New book gives slices of San Juan history

A new book by Bob McPherson discusses the people who settled southeast Utah. They developed a cultural understanding that helped them work the land to make a living.
It took a united effort and a lot of ingenuity to build communities, obtain the necessary materials, and operate in the isolated region of the Four Corners. Those who have written about this process have looked at general trends, often losing the more personal side and specific knowledge to the broader themes of history.
In Life in a Corner, Cultural Episodes in Southeastern Utah, 1880-1950 (University of Oklahoma Press) an insider’s view is presented that tells what it took to survive in this often stingy land.
Residents of San Juan have heard of Roy Musselman trapping Bigfoot the wolf, the cowboy Al Scorup, Jody Wood the midwife, and Sheriff Dick Butt. What did it take for them to be successful?
Only a veteran trapper would think of burying an alarm clock to attract a coyote. Only a determined bootlegger would make a saddle of leather-covered copper to dispense moonshine by the cup.

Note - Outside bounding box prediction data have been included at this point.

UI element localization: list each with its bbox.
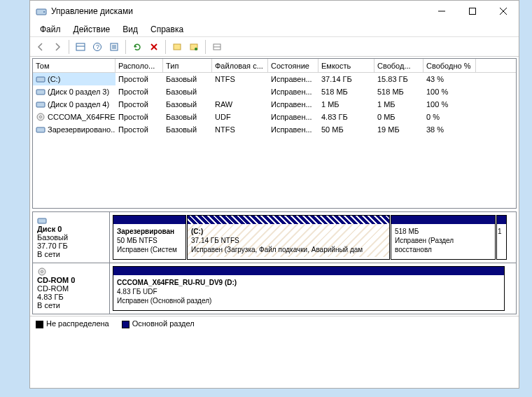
tool-3-button[interactable]	[209, 39, 225, 55]
cd-icon	[36, 113, 46, 121]
tool-1-button[interactable]	[169, 39, 185, 55]
disk-name: Диск 0	[37, 225, 62, 233]
disk-status: В сети	[37, 250, 105, 258]
disk-size: 4.83 ГБ	[37, 293, 105, 301]
cdrom-0: CD-ROM 0 CD-ROM 4.83 ГБ В сети CCCOMA_X6…	[33, 263, 516, 314]
svg-point-18	[195, 48, 197, 50]
svg-rect-22	[36, 90, 45, 95]
col-free[interactable]: Свобод...	[374, 59, 424, 72]
disk-graphics: Диск 0 Базовый 37.70 ГБ В сети Зарезерви…	[32, 211, 517, 314]
hdd-icon	[36, 88, 46, 96]
forward-button[interactable]	[50, 39, 65, 55]
disk-status: В сети	[37, 301, 105, 309]
maximize-button[interactable]	[457, 1, 488, 22]
table-row[interactable]: (Диск 0 раздел 4)ПростойБазовыйRAWИсправ…	[33, 98, 516, 111]
minimize-button[interactable]	[426, 1, 457, 22]
hdd-icon	[36, 125, 46, 134]
menu-view[interactable]: Вид	[117, 23, 144, 36]
disk-0-info[interactable]: Диск 0 Базовый 37.70 ГБ В сети	[33, 212, 110, 263]
disk-name: CD-ROM 0	[37, 276, 75, 284]
window-title: Управление дисками	[51, 6, 426, 16]
svg-rect-26	[36, 127, 45, 132]
column-headers: Том Располо... Тип Файловая с... Состоян…	[33, 59, 516, 73]
svg-point-1	[43, 11, 45, 13]
col-layout[interactable]: Располо...	[115, 59, 163, 72]
partition[interactable]: 1	[496, 215, 507, 260]
volume-list: Том Располо... Тип Файловая с... Состоян…	[32, 58, 517, 209]
menubar: Файл Действие Вид Справка	[30, 22, 519, 37]
hdd-icon	[36, 75, 46, 83]
separator	[165, 40, 166, 54]
hdd-icon	[37, 216, 105, 225]
table-row[interactable]: Зарезервировано...ПростойБазовыйNTFSИспр…	[33, 123, 516, 136]
separator	[69, 40, 69, 54]
app-icon	[36, 6, 47, 17]
disk-0: Диск 0 Базовый 37.70 ГБ В сети Зарезерви…	[33, 212, 516, 263]
delete-button[interactable]	[146, 39, 162, 55]
svg-rect-6	[76, 43, 85, 50]
menu-file[interactable]: Файл	[34, 23, 66, 36]
svg-rect-16	[174, 44, 181, 50]
table-row[interactable]: (C:)ПростойБазовыйNTFSИсправен...37.14 Г…	[33, 73, 516, 85]
disk-0-partitions: Зарезервирован50 МБ NTFSИсправен (Систем…	[110, 212, 516, 263]
back-button[interactable]	[33, 39, 48, 55]
col-pct[interactable]: Свободно %	[424, 59, 476, 72]
help-button[interactable]: ?	[90, 39, 105, 55]
svg-text:?: ?	[96, 43, 99, 50]
view-list-button[interactable]	[73, 39, 88, 55]
svg-rect-21	[36, 77, 45, 82]
legend-unallocated: Не распределена	[36, 319, 109, 328]
col-state[interactable]: Состояние	[268, 59, 318, 72]
titlebar[interactable]: Управление дисками	[30, 1, 519, 22]
col-capacity[interactable]: Емкость	[318, 59, 374, 72]
svg-rect-23	[36, 102, 45, 107]
close-button[interactable]	[488, 1, 519, 22]
disk-type: Базовый	[37, 233, 105, 242]
svg-rect-3	[470, 8, 476, 15]
col-type[interactable]: Тип	[163, 59, 212, 72]
disk-type: CD-ROM	[37, 284, 105, 293]
partition[interactable]: 518 МБИсправен (Раздел восстановл	[391, 215, 496, 260]
partition[interactable]: Зарезервирован50 МБ NTFSИсправен (Систем	[113, 215, 186, 260]
partition-c[interactable]: (C:)37.14 ГБ NTFSИсправен (Загрузка, Фай…	[187, 215, 390, 260]
col-fs[interactable]: Файловая с...	[212, 59, 268, 72]
menu-action[interactable]: Действие	[68, 23, 116, 36]
cdrom-0-info[interactable]: CD-ROM 0 CD-ROM 4.83 ГБ В сети	[33, 263, 110, 314]
table-row[interactable]: (Диск 0 раздел 3)ПростойБазовыйИсправен.…	[33, 85, 516, 98]
disk-size: 37.70 ГБ	[37, 242, 105, 250]
refresh-button[interactable]	[130, 39, 145, 55]
hdd-icon	[36, 100, 46, 109]
svg-point-25	[40, 116, 42, 118]
cdrom-0-partitions: CCCOMA_X64FRE_RU-RU_DV9 (D:)4.83 ГБ UDFИ…	[110, 263, 516, 314]
legend: Не распределена Основной раздел	[30, 316, 519, 331]
toolbar: ?	[30, 37, 519, 57]
col-volume[interactable]: Том	[33, 59, 115, 72]
properties-button[interactable]	[106, 39, 122, 55]
svg-point-29	[41, 271, 43, 273]
legend-primary: Основной раздел	[122, 319, 195, 328]
menu-help[interactable]: Справка	[145, 23, 189, 36]
partition[interactable]: CCCOMA_X64FRE_RU-RU_DV9 (D:)4.83 ГБ UDFИ…	[113, 266, 505, 311]
cd-icon	[37, 267, 105, 276]
separator	[205, 40, 206, 54]
separator	[125, 40, 126, 54]
tool-2-button[interactable]	[186, 39, 202, 55]
disk-mgmt-window: Управление дисками Файл Действие Вид Спр…	[29, 0, 519, 389]
table-row[interactable]: CCCOMA_X64FRE...ПростойБазовыйUDFИсправе…	[33, 111, 516, 123]
svg-rect-27	[38, 218, 46, 223]
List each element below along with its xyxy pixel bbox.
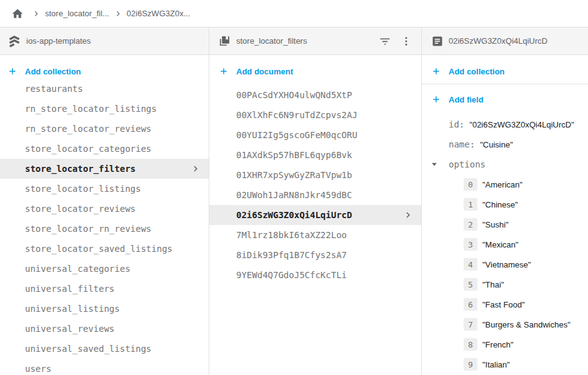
collection-item[interactable]: store_locator_saved_listings xyxy=(0,239,209,259)
plus-icon xyxy=(431,94,441,105)
detail-panel-header: 02i6SzWG3Z0xQi4LqiUrcD xyxy=(422,28,588,55)
document-item[interactable]: 00XlXhFc6N9ruTdZcpvs2AJ xyxy=(209,105,421,125)
collection-item[interactable]: store_locator_rn_reviews xyxy=(0,219,209,239)
filter-icon[interactable] xyxy=(377,34,392,49)
chevron-right-icon xyxy=(402,209,414,221)
add-field-button[interactable]: Add field xyxy=(422,89,588,109)
add-document-button[interactable]: Add document xyxy=(209,61,421,81)
option-item[interactable]: 3 "Mexican" xyxy=(422,234,588,254)
document-item[interactable]: 02UWoh1JaRN8nJkr459dBC xyxy=(209,185,421,205)
options-array: 0 "American" 1 "Chinese" 2 "Sushi" 3 "Me… xyxy=(422,174,588,374)
documents-list: 00PAcSdYXHO4ulwQNd5XtP 00XlXhFc6N9ruTdZc… xyxy=(209,85,421,285)
breadcrumb-document[interactable]: 02i6SzWG3Z0x... xyxy=(127,9,191,18)
collection-title: store_locator_filters xyxy=(236,36,307,46)
option-item[interactable]: 5 "Thai" xyxy=(422,274,588,294)
collection-item[interactable]: universal_listings xyxy=(0,299,209,319)
collection-item[interactable]: universal_filters xyxy=(0,279,209,299)
document-item[interactable]: 01XHR7xpSywGyZRaTVpw1b xyxy=(209,165,421,185)
document-item[interactable]: 8iDik93Pfq1B7Cfys2sA7 xyxy=(209,245,421,265)
document-item[interactable]: 00YUI2Ig5gscoGFeM0qcORU xyxy=(209,125,421,145)
document-item-selected[interactable]: 02i6SzWG3Z0xQi4LqiUrcD xyxy=(209,205,421,225)
plus-icon xyxy=(7,66,17,77)
collapse-triangle-icon[interactable] xyxy=(431,161,437,168)
field-id[interactable]: id: "02i6SzWG3Z0xQi4LqiUrcD" xyxy=(422,114,588,134)
collection-item[interactable]: universal_saved_listings xyxy=(0,339,209,359)
firestore-database-icon xyxy=(8,35,21,48)
collections-panel-header: ios-app-templates xyxy=(0,28,209,55)
document-item[interactable]: 00PAcSdYXHO4ulwQNd5XtP xyxy=(209,85,421,105)
collection-item[interactable]: store_locator_categories xyxy=(0,139,209,159)
database-title: ios-app-templates xyxy=(26,36,91,46)
document-item[interactable]: 7Ml1rz18bkI6taXZ22Loo xyxy=(209,225,421,245)
collection-item[interactable]: rn_store_locator_reviews xyxy=(0,119,209,139)
breadcrumb: store_locator_fil... 02i6SzWG3Z0x... xyxy=(0,0,588,28)
document-item[interactable]: 9YEWd4Q7GdoJ5CfcKcTLi xyxy=(209,265,421,285)
divider xyxy=(422,84,588,84)
kebab-menu-icon[interactable] xyxy=(399,34,414,49)
collections-list: restaurants rn_store_locator_listings rn… xyxy=(0,79,209,375)
option-item[interactable]: 9 "Italian" xyxy=(422,354,588,374)
option-item[interactable]: 2 "Sushi" xyxy=(422,214,588,234)
collection-item[interactable]: store_locator_reviews xyxy=(0,199,209,219)
breadcrumb-collection[interactable]: store_locator_fil... xyxy=(45,9,109,18)
collection-item[interactable]: universal_reviews xyxy=(0,319,209,339)
collection-item[interactable]: users xyxy=(0,359,209,375)
document-item[interactable]: 01AXdkSp57hBFL6qyp6Bvk xyxy=(209,145,421,165)
collection-icon xyxy=(218,35,231,48)
option-item[interactable]: 6 "Fast Food" xyxy=(422,294,588,314)
chevron-right-icon xyxy=(31,9,41,19)
option-item[interactable]: 1 "Chinese" xyxy=(422,194,588,214)
plus-icon xyxy=(431,66,441,77)
option-item[interactable]: 0 "American" xyxy=(422,174,588,194)
collection-item[interactable]: rn_store_locator_listings xyxy=(0,99,209,119)
add-collection-button[interactable]: Add collection xyxy=(422,61,588,81)
option-item[interactable]: 4 "Vietnamese" xyxy=(422,254,588,274)
option-item[interactable]: 8 "French" xyxy=(422,334,588,354)
collection-item[interactable]: universal_categories xyxy=(0,259,209,279)
field-options: options xyxy=(422,154,588,174)
documents-panel-header: store_locator_filters xyxy=(209,28,421,55)
chevron-right-icon xyxy=(190,163,201,174)
option-item[interactable]: 7 "Burgers & Sandwiches" xyxy=(422,314,588,334)
field-name[interactable]: name: "Cuisine" xyxy=(422,134,588,154)
documents-panel: store_locator_filters Add document 00PAc… xyxy=(209,28,422,375)
collection-item[interactable]: store_locator_listings xyxy=(0,179,209,199)
document-icon xyxy=(431,35,444,48)
plus-icon xyxy=(219,66,229,77)
chevron-right-icon xyxy=(113,9,123,19)
document-detail-panel: 02i6SzWG3Z0xQi4LqiUrcD Add collection Ad… xyxy=(422,28,588,375)
collection-item[interactable]: restaurants xyxy=(0,79,209,99)
home-icon[interactable] xyxy=(7,4,27,24)
document-title: 02i6SzWG3Z0xQi4LqiUrcD xyxy=(449,36,547,46)
collections-panel: ios-app-templates Add collection restaur… xyxy=(0,28,209,375)
collection-item-selected[interactable]: store_locator_filters xyxy=(0,159,209,179)
field-list: id: "02i6SzWG3Z0xQi4LqiUrcD" name: "Cuis… xyxy=(422,114,588,374)
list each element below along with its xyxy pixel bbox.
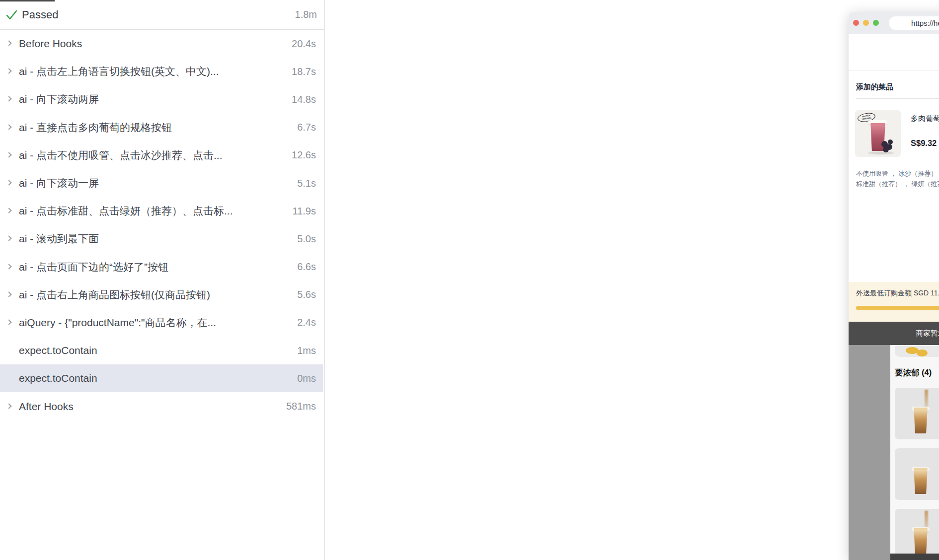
menu-category-sidebar [849, 345, 890, 560]
menu-item-image [895, 388, 939, 439]
added-items-heading: 添加的菜品 [856, 82, 939, 92]
min-order-progress-fill [856, 306, 939, 310]
step-label: ai - 点击不使用吸管、点击冰沙推荐、点击... [19, 148, 287, 162]
chevron-right-icon[interactable] [6, 291, 13, 298]
check-icon [4, 7, 19, 22]
category-title: 要浓郁 (4) [895, 367, 932, 378]
step-duration: 12.6s [292, 149, 316, 161]
traffic-lights [853, 12, 879, 34]
chevron-right-icon[interactable] [6, 124, 13, 131]
chevron-right-icon[interactable] [6, 403, 13, 410]
store-closed-toast: 商家暂未开通外卖和自取业务 [849, 322, 939, 345]
step-duration: 5.1s [297, 178, 316, 189]
chevron-spacer [6, 347, 13, 354]
cart-title: 您的购物车 [849, 46, 939, 59]
cart-item-image: HEYTEA ORIGINAL [855, 110, 901, 157]
tab-edge-remnant [0, 0, 55, 1]
min-order-text: 外送最低订购金额 SGD 11.00 [856, 289, 939, 298]
chevron-right-icon[interactable] [6, 208, 13, 214]
status-duration: 1.8m [295, 9, 317, 20]
dimmed-menu-page: S$ 9.32 选规格 要浓郁 (4) 烤黑糖波波牛乳（首创） 2012年首创烤… [849, 345, 939, 560]
step-row-before-hooks[interactable]: Before Hooks 20.4s [0, 30, 323, 58]
step-label: ai - 直接点击多肉葡萄的规格按钮 [19, 121, 292, 135]
cart-sheet-header: 您的购物车 ✕ [849, 34, 939, 70]
step-row[interactable]: ai - 点击右上角商品图标按钮(仅商品按钮) 5.6s [0, 281, 323, 309]
step-label: ai - 向下滚动一屏 [19, 176, 292, 190]
step-duration: 5.6s [297, 289, 316, 300]
step-row[interactable]: ai - 向下滚动一屏 5.1s [0, 169, 323, 197]
step-row-aiquery[interactable]: aiQuery - {"productName":"商品名称，在... 2.4s [0, 309, 323, 337]
options-line-2: 标准甜（推荐） ， 绿妍（推荐） ， 标准口味（推荐） [856, 179, 939, 189]
step-duration: 14.8s [292, 94, 316, 105]
step-label: aiQuery - {"productName":"商品名称，在... [19, 316, 292, 330]
chevron-spacer [6, 375, 13, 382]
step-row[interactable]: ai - 滚动到最下面 5.0s [0, 225, 323, 253]
step-label: expect.toContain [19, 372, 292, 384]
chevron-right-icon[interactable] [6, 180, 13, 187]
step-duration: 2.4s [297, 317, 316, 328]
step-row-after-hooks[interactable]: After Hooks 581ms [0, 392, 323, 420]
chevron-right-icon[interactable] [6, 68, 13, 75]
step-label: expect.toContain [19, 345, 292, 356]
chevron-right-icon[interactable] [6, 96, 13, 103]
step-duration: 5.0s [297, 233, 316, 245]
step-duration: 6.6s [297, 261, 316, 273]
step-row[interactable]: ai - 点击不使用吸管、点击冰沙推荐、点击... 12.6s [0, 141, 323, 169]
step-label: ai - 向下滚动两屏 [19, 92, 287, 106]
menu-item-image [895, 448, 939, 500]
status-label: Passed [22, 8, 295, 21]
chevron-right-icon[interactable] [6, 152, 13, 159]
checkout-bar-edge [890, 554, 939, 560]
step-duration: 11.9s [293, 206, 316, 217]
test-status-row: Passed 1.8m [0, 0, 324, 30]
divider [849, 70, 939, 71]
step-label: ai - 点击右上角商品图标按钮(仅商品按钮) [19, 288, 292, 302]
step-label: Before Hooks [19, 38, 287, 50]
menu-item-image [895, 509, 939, 560]
step-label: ai - 点击左上角语言切换按钮(英文、中文)... [19, 65, 287, 78]
step-label: ai - 滚动到最下面 [19, 232, 292, 246]
step-row-expect-selected[interactable]: expect.toContain 0ms [0, 364, 323, 392]
screenshot-preview-panel: https://heyteavivocity.meuu.onli... 您的购物… [326, 0, 939, 560]
menu-item-image-cut [895, 346, 939, 357]
phone-browser-mockup: https://heyteavivocity.meuu.onli... 您的购物… [849, 12, 939, 560]
url-bar[interactable]: https://heyteavivocity.meuu.onli... [889, 16, 939, 30]
cart-item-price: S$9.32 [911, 139, 937, 148]
step-duration: 6.7s [297, 122, 316, 133]
step-row[interactable]: ai - 向下滚动两屏 14.8s [0, 85, 323, 113]
category-header: 要浓郁 (4) [895, 367, 939, 378]
maximize-window-icon[interactable] [873, 20, 879, 26]
step-row[interactable]: ai - 点击标准甜、点击绿妍（推荐）、点击标... 11.9s [0, 197, 323, 225]
divider [856, 98, 939, 99]
step-duration: 581ms [286, 401, 316, 412]
step-label: ai - 点击标准甜、点击绿妍（推荐）、点击标... [19, 204, 288, 218]
test-steps-list: Before Hooks 20.4s ai - 点击左上角语言切换按钮(英文、中… [0, 30, 323, 420]
step-duration: 18.7s [292, 66, 316, 77]
test-report-panel: Passed 1.8m Before Hooks 20.4s ai - 点击左上… [0, 0, 325, 560]
min-order-progress-track [856, 306, 939, 310]
step-row[interactable]: ai - 点击左上角语言切换按钮(英文、中文)... 18.7s [0, 58, 323, 85]
step-row[interactable]: ai - 点击页面下边的“选好了”按钮 6.6s [0, 253, 323, 281]
step-row[interactable]: ai - 直接点击多肉葡萄的规格按钮 6.7s [0, 114, 323, 141]
step-duration: 1ms [297, 345, 316, 356]
chevron-right-icon[interactable] [6, 319, 13, 326]
step-duration: 20.4s [292, 38, 316, 50]
min-order-banner: 外送最低订购金额 SGD 11.00 [849, 282, 939, 322]
chevron-right-icon[interactable] [6, 40, 13, 47]
cart-item-options: 不使用吸管 ， 冰沙（推荐） ， 正常冰（推荐） ， 标准甜（推荐） ， 绿妍（… [856, 168, 939, 189]
chevron-right-icon[interactable] [6, 235, 13, 242]
close-window-icon[interactable] [853, 20, 859, 26]
step-row-expect[interactable]: expect.toContain 1ms [0, 337, 323, 364]
options-line-1: 不使用吸管 ， 冰沙（推荐） ， 正常冰（推荐） ， [856, 168, 939, 179]
browser-chrome-bar: https://heyteavivocity.meuu.onli... [849, 12, 939, 34]
step-label: ai - 点击页面下边的“选好了”按钮 [19, 260, 292, 274]
minimize-window-icon[interactable] [863, 20, 869, 26]
chevron-right-icon[interactable] [6, 264, 13, 271]
step-duration: 0ms [297, 373, 316, 384]
step-label: After Hooks [19, 401, 281, 413]
cart-item-name: 多肉葡萄（首创） [911, 114, 939, 124]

Only a committed, or desperate, miner would sail down the San Juan River with a one-way “ticket” to a gold field in a hidden desert chasm.
What was the inside view of cowboying in canyon country, or bringing law and order to a virtually lawless land, or waging war against wolves and coyotes, or homesteading on some of the last large desert tracts of land in the United States?
What did women know about midwifery in 1896? How was lumber obtained to build houses and public buildings? These and other questions are answered in Life in a Corner.
Copies are available in Blanding at the USU Campus Bookstore and Edge of the Cedars Museum; in Monticello at the San Juan Record; and in Moab at the Back of Beyond Bookstore.